Coinbase staking suit axed in three US states as regulatory winds shift

Quick Take
- Kentucky dismissed its lawsuit against Coinbase days after passing the “Bitcoin Rights” bill, which included mining and staking exemptions from securities laws.
- South Carolina and Vermont also ended litigation involving the crypto exchange, following the Securities and Exchange Commission’s lead.
- The company still faces staking-related complaints in some seven states.


Kentucky’s Department of Financial Institutions withdrew its lawsuit against Coinbase, which previously alleged that the crypto exchange broke local securities laws by offering digital asset staking services to investors within the state.
The jointly stipulated dismissal signed on Monday ended the enforcement action “without prejudice,” meaning the decision is akin to a formal pause, and authorities retained the right to revisit the matter later. Responding to the news, Paul Grewal, Chief Legal Officer at Coinbase, urged Congress to “end this litigation-driven, state-by-state approach” with a federal crypto regulatory framework.
Kentucky was the latest U.S. state to cool litigation against Coinbase for its staking services by publishing time. On March 14, Vermont axed its Coinbase staking lawsuit, and South Carolina followed suit roughly two weeks after. Seven states — including Alabama, California, Illinois, Maryland, New Jersey, Washington, and Wisconsin — have not ended similar cases involving the U.S. crypto exchange.

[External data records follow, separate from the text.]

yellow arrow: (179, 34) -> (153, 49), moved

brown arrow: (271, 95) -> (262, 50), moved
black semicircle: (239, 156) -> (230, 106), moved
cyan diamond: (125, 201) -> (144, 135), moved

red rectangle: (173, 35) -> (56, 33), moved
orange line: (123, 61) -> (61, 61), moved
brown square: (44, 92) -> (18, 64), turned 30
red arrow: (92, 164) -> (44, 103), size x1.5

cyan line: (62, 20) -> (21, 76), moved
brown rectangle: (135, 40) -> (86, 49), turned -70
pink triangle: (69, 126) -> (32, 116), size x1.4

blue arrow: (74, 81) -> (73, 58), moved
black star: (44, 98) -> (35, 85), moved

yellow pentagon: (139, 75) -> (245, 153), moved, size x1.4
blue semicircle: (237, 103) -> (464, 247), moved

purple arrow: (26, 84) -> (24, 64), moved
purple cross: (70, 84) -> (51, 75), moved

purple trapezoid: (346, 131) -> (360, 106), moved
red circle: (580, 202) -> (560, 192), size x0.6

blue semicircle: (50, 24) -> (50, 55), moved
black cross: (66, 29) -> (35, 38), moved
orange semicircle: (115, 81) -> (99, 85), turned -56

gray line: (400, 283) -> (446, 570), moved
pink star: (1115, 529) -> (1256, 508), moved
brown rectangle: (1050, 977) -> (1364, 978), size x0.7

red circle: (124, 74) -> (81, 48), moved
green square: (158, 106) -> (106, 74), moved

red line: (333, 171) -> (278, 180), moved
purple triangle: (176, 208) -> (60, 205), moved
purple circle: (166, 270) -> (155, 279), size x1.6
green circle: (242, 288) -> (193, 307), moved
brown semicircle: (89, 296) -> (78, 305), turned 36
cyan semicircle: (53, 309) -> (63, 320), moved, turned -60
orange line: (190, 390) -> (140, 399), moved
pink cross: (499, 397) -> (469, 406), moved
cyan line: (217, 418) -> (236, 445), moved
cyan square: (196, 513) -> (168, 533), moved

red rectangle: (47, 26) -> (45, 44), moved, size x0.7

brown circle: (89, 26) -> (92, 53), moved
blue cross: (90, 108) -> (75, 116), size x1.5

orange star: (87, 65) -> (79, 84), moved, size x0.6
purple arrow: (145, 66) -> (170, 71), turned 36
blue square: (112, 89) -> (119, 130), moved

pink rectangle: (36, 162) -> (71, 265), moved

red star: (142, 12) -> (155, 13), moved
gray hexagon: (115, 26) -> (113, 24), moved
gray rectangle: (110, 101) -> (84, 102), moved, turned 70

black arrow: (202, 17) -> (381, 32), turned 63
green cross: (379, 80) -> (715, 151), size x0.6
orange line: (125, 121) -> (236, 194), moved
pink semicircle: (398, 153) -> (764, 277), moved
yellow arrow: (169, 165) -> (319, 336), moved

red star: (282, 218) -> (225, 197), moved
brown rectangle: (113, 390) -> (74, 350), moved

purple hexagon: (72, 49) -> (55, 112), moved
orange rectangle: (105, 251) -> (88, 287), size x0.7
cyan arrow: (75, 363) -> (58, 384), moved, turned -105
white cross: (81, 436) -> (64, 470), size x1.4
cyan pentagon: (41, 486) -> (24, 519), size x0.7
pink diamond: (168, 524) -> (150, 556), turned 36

Staking-related lawsuits against Coinbase were initially part of a broader regulatory plan executed simultaneously with the SEC’s federal enforcement action. The SEC sued Coinbase in June 2023 for allegedly violating securities laws by offering unregistered securities via an unregistered securities exchange. Like many other crypto businesses subjected to similar investigations, the platform denied the claims and even launched a countersuit in court. The securities watchdog officially dropped the case in late February, a massive victory for Coinbase and the industry. SEC litigators also binned several cases tied to crypto service providers like Consensys, Kraken, Robinhood and Ripple as new agency leadership under acting chair Mark Uyeda adopted a less aggressive stance.
In other news, Kentucky iced the Coinbase staking lawsuit days after Governor Andy Beshear signed the “Bitcoin Rights” bill to protect self-custody, support crypto mining, and greenlight crypto as a payment method. The bill also bans local regulators from unfairly treating crypto assets and provides exemptive relief for mining and staking services.